» YOUR ASSIGNMENT
Look through the entries and report how many lines include the word "ERROR". Give the number alone.

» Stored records

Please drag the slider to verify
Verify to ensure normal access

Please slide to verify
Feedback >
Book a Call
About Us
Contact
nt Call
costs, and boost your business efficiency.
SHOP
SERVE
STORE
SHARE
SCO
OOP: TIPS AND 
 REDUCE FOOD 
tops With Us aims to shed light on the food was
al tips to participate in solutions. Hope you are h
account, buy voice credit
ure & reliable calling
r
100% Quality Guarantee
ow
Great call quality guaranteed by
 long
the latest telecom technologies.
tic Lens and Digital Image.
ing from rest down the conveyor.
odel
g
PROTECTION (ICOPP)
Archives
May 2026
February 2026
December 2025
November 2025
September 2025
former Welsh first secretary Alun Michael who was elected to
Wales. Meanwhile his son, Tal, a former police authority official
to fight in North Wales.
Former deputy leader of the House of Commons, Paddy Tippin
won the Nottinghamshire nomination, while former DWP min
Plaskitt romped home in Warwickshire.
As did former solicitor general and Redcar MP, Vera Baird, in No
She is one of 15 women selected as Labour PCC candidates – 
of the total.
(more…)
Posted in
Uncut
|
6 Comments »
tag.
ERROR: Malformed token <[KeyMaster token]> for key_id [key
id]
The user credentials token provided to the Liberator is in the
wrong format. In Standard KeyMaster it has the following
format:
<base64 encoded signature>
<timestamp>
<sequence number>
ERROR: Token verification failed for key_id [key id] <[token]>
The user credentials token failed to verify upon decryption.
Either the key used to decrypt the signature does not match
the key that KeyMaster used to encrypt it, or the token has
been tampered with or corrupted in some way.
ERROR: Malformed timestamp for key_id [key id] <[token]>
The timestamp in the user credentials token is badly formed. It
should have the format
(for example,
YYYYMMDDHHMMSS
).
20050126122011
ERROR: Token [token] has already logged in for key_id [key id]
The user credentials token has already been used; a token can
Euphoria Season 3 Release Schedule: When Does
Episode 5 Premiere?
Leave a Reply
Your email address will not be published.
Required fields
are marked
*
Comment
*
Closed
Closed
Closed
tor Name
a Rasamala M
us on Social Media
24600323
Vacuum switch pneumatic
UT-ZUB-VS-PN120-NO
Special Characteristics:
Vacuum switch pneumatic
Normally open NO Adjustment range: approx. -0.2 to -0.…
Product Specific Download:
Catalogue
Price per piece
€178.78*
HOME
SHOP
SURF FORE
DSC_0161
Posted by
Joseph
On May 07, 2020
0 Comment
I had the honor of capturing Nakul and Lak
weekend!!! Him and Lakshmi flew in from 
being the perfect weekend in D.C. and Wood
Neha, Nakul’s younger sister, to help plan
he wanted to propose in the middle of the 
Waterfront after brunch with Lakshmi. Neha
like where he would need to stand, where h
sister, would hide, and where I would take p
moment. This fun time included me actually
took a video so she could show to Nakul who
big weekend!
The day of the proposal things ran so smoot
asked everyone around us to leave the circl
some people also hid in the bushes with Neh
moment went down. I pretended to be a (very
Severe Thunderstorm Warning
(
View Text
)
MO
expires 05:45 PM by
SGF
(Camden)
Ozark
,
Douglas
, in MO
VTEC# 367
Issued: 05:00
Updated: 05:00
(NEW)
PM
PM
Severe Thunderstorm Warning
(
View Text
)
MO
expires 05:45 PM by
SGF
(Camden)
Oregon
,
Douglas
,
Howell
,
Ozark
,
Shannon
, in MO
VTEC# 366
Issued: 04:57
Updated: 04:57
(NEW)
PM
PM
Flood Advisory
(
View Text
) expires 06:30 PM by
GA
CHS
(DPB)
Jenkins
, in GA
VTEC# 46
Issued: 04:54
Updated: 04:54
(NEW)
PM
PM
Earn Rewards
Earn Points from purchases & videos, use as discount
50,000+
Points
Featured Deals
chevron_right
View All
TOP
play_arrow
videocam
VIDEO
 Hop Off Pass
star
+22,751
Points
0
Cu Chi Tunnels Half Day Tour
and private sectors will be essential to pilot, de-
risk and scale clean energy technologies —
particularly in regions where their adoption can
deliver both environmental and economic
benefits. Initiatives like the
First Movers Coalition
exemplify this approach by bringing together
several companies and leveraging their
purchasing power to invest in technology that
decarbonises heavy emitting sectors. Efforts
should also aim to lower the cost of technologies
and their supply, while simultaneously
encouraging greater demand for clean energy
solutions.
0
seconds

» RESPONSE BELOW
4